Haskell Foundation DevOps Weekly Log, 2022-06-17

Sorry for skipping last week’s log, but thanks to everyone who spoke with me at Zurihac! I had fun talking and meeting people, and even managed to do a little hacking.

Since the last update, I have finished everything for adding residency profiling to nightly head.hackage jobs except testing that the results actually show up in the database. Although that took most of my time, I also have begun shifting to my main focus area: CI stability.

GHC residency profiling

While this was mostly “code complete” before Zurihac, I still had to spend a lot of time on it. Primarily, I was learning how to deploy changes to the GitLab server. Keeping such a system running is a herculean task, and it’s no wonder it has been a timesink for the GHC team.

Luckily, the server is maintained in a NixOS configuration, meaning even as a newbie I can discover the current state of the system and follow recent changes. This really minimizes the amount of folklore that must be passed down from admin to admin!

Not everything on the server is rigidly defined, however.
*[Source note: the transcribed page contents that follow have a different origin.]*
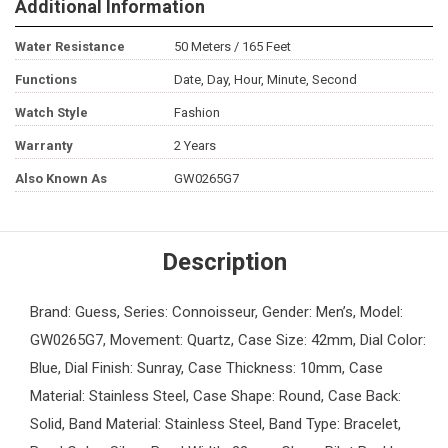
Additional Information
Water Resistance
50 Meters / 165 Feet
Functions
Date, Day, Hour, Minute, Second
Watch Style
Fashion
Warranty
2 Years
Also Known As
GW0265G7
Description
Brand: Guess, Series: Connoisseur, Gender: Men’s, Model:
GW0265G7, Movement: Quartz, Case Size: 42mm, Dial Color:
Blue, Dial Finish: Sunray, Case Thickness: 10mm, Case
Material: Stainless Steel, Case Shape: Round, Case Back:
Solid, Band Material: Stainless Steel, Band Type: Bracelet,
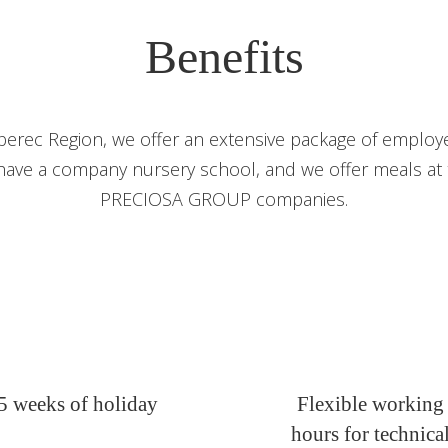
Benefits
berec Region, we offer an extensive package of employe
have a company nursery school, and we offer meals at th
PRECIOSA GROUP companies.
5 weeks of holiday
Flexible working
hours for technica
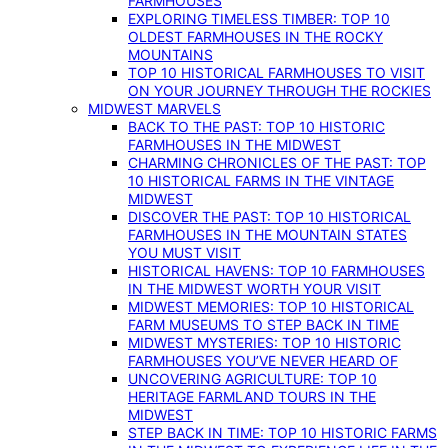
FARMHOUSES
EXPLORING TIMELESS TIMBER: TOP 10
OLDEST FARMHOUSES IN THE ROCKY
MOUNTAINS
TOP 10 HISTORICAL FARMHOUSES TO VISIT
ON YOUR JOURNEY THROUGH THE ROCKIES
MIDWEST MARVELS
BACK TO THE PAST: TOP 10 HISTORIC
FARMHOUSES IN THE MIDWEST
CHARMING CHRONICLES OF THE PAST: TOP
10 HISTORICAL FARMS IN THE VINTAGE
MIDWEST
DISCOVER THE PAST: TOP 10 HISTORICAL
FARMHOUSES IN THE MOUNTAIN STATES
YOU MUST VISIT
HISTORICAL HAVENS: TOP 10 FARMHOUSES
IN THE MIDWEST WORTH YOUR VISIT
MIDWEST MEMORIES: TOP 10 HISTORICAL
FARM MUSEUMS TO STEP BACK IN TIME
MIDWEST MYSTERIES: TOP 10 HISTORIC
FARMHOUSES YOU’VE NEVER HEARD OF
UNCOVERING AGRICULTURE: TOP 10
HERITAGE FARMLAND TOURS IN THE
MIDWEST
STEP BACK IN TIME: TOP 10 HISTORIC FARMS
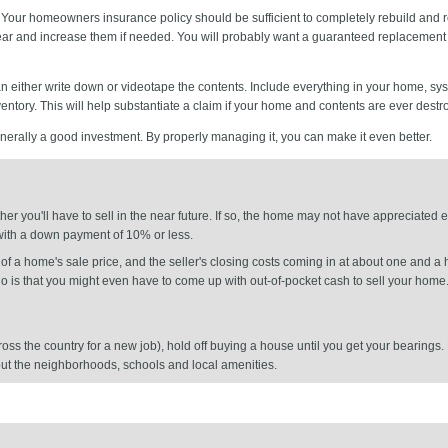
Your homeowners insurance policy should be sufficient to completely rebuild and re
 year and increase them if needed. You will probably want a guaranteed replacement c
n either write down or videotape the contents. Include everything in your home, s
ventory. This will help substantiate a claim if your home and contents are ever destr
erally a good investment. By properly managing it, you can make it even better.
er you'll have to sell in the near future. If so, the home may not have appreciated
p with a down payment of 10% or less.
 a home's sale price, and the seller's closing costs coming in at about one and a h
rio is that you might even have to come up with out-of-pocket cash to sell your home
across the country for a new job), hold off buying a house until you get your bearin
 out the neighborhoods, schools and local amenities.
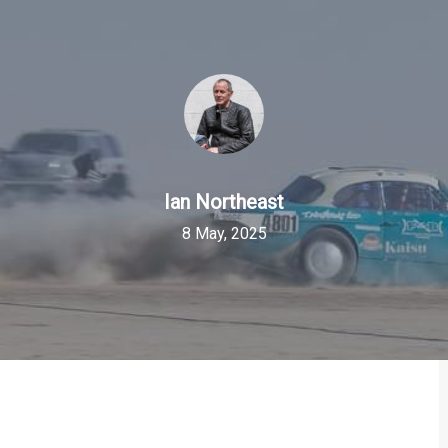
Ian Northeast
8 May, 2025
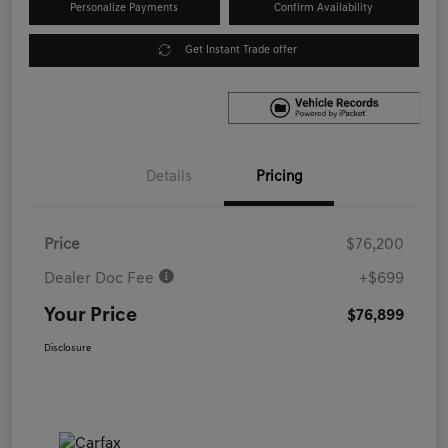
Personalize Payments
Confirm Availability
Get Instant Trade offer
Details
Pricing
Price
$76,200
Dealer Doc Fee
+$699
Your Price
$76,899
Disclosure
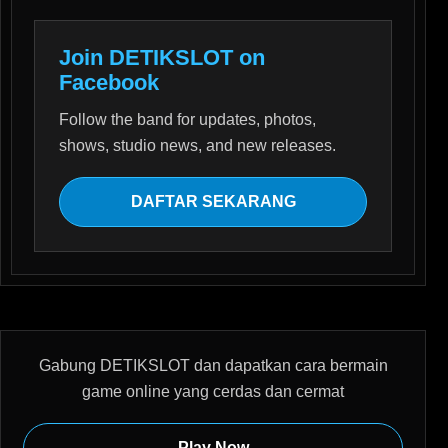
Join DETIKSLOT on
Facebook
Follow the band for updates, photos,
shows, studio news, and new releases.
DAFTAR SEKARANG
Gabung DETIKSLOT dan dapatkan cara bermain
game online yang cerdas dan cermat
Play Now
There is still work done directly on the server, and there are git submodules that can accidentally acquire local commits that don’t get pushed upstream, and oh hey it turns out the repo actually defines multiple servers, and work is done directly on those servers as well, so watch out for conflicts…

This is all totally normal, though. The time spent easing onboarding newbies needs to be weighed against how often someone new actually joins, and the rigid definition of systems need to balanced against ease and speed of deployment. As long as the team is small, the current set of tradeoffs is reasonable.
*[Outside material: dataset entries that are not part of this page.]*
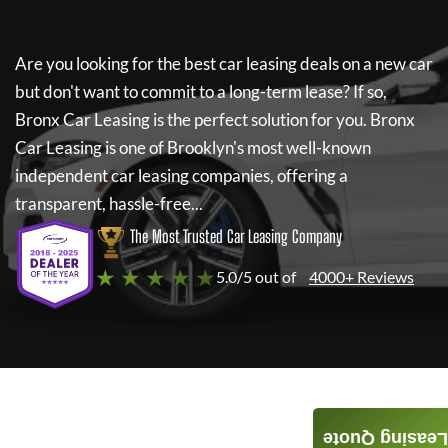
Are you looking for the best car leasing deals on a new car
but don't want to commit to a long-term lease? If so,
Bronx Car Leasing
is the perfect solution for you.
Bronx
Car Leasing
is one of Brooklyn's most well-known
independent car leasing companies, offering a
transparent, hassle-free...
The Most Trusted Car Leasing Company
★ ★ ★ ★ ★
5.0/5 out of
4000+ Reviews
Leasing Quote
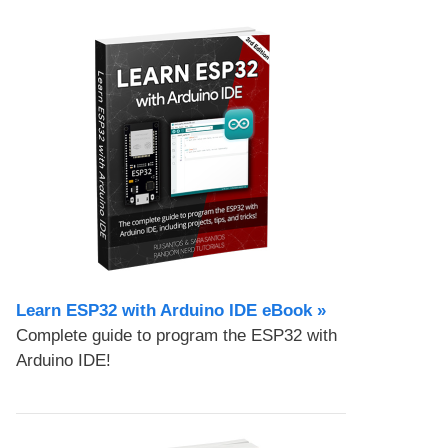
Learn ESP32 with Arduino IDE eBook »
Complete guide to program the ESP32 with
Arduino IDE!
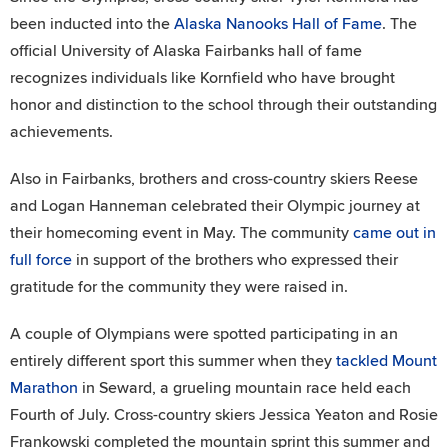
been inducted into the
Alaska Nanooks Hall of Fame
. The
official University of Alaska Fairbanks hall of fame
recognizes individuals like Kornfield who have brought
honor and distinction to the school through their outstanding
achievements.
Also in Fairbanks, brothers and cross-country skiers Reese
and Logan Hanneman celebrated their Olympic journey at
their homecoming event in May. The community
came out in
full force
in support of the brothers who expressed their
gratitude for the community they were raised in.
A couple of Olympians were spotted participating in an
entirely different sport this summer when they
tackled Mount
Marathon
in Seward, a grueling mountain race held each
Fourth of July. Cross-country skiers Jessica Yeaton and Rosie
Frankowski completed the mountain sprint this summer and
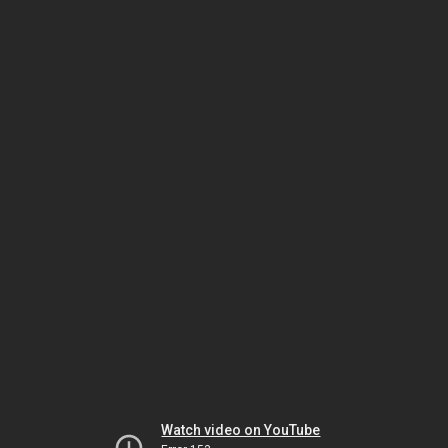
Watch video on YouTube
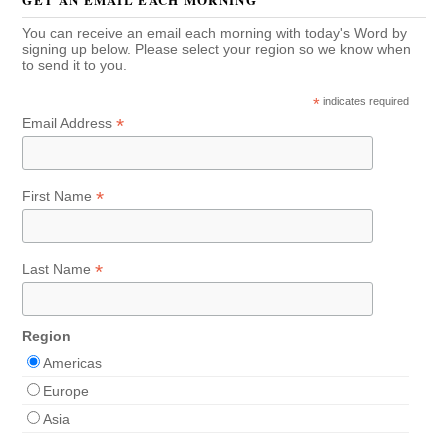
You can receive an email each morning with today's Word by
signing up below. Please select your region so we know when
to send it to you.
*
indicates required
*
Email Address
*
First Name
*
Last Name
Region
Americas
Europe
Asia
Anyway, here’s another boring list of links summarizing my code changes that, by its breadth alone, gives some insight into the complexity of devops:

CI stability

Ironically, the task to add residency profiling isn’t my main focus, and it took a lot longer than anybody expected. But I think that’s great. I got to experience GHC CI as a user. I already have much better insight into the assemblage of servers, repos, pipelines, jobs, and workflows that give rise to the emergent phenomenon known as “GHC CI”. Plus, observant readers will note that some of the commits listed above are fixing CI failures I ran into!
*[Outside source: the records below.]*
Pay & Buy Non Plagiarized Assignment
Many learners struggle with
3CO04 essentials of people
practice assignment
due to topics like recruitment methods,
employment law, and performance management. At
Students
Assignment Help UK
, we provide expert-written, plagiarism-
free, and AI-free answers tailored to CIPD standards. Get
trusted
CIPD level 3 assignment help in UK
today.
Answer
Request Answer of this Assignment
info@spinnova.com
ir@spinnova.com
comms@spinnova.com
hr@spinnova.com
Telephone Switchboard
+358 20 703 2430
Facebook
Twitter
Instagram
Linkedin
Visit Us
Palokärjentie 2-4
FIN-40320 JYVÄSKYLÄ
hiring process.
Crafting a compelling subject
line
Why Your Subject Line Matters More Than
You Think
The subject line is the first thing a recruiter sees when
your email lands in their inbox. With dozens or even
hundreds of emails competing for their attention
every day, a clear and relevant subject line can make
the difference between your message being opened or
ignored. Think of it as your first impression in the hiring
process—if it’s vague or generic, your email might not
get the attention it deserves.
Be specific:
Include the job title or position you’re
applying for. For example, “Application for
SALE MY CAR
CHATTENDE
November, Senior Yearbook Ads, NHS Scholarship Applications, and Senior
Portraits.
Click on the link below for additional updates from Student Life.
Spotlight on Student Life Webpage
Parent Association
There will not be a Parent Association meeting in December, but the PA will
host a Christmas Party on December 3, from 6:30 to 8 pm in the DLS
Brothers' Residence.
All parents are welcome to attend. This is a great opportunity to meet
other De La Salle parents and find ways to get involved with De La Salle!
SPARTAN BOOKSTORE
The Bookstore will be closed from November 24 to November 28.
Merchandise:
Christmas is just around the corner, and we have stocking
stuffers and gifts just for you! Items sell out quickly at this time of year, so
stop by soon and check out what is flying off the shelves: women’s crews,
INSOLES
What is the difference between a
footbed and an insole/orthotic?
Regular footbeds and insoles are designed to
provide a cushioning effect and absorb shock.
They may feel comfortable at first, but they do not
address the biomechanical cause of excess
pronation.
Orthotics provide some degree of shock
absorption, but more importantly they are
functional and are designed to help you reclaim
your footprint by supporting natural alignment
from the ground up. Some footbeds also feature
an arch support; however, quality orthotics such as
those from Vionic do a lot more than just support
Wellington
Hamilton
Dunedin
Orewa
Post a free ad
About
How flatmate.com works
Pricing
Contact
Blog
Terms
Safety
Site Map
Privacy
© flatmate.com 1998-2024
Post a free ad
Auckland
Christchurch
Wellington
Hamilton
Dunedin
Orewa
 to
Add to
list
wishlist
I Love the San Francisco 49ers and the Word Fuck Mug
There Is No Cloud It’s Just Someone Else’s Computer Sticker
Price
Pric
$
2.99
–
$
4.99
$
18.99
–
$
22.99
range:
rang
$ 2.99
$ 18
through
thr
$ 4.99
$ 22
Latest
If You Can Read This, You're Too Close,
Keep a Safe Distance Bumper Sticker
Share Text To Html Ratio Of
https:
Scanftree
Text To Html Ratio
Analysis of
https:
I can now turn my focus completely towards making CI less painful. The meta issue about intermittent failures continues to bear fruit, and I’ve started to characterize the kinds of failures people (including me) experience. We already have an idea how to solve one whole class of problems, but I’ll leave that for next time, when I have harder data…

16 Likes

I don’t love TeamCity, but I liked using it to browse the history of test runs and being able to see trends in flakiness over time (in combination with using junit output, for a large scala monorepo). I imagine circleci and other vendors have built some useful reports for tracking flakiness over time as well.

I haven’t dug into it yet, but the GHC test infrastructure has a bunch of stuff for tracking flaky tests. None of it (or not much of it) is integrated with Gitlab, and I’m still learning how much of it is custom to GHC and how much of it is off-the-shelf.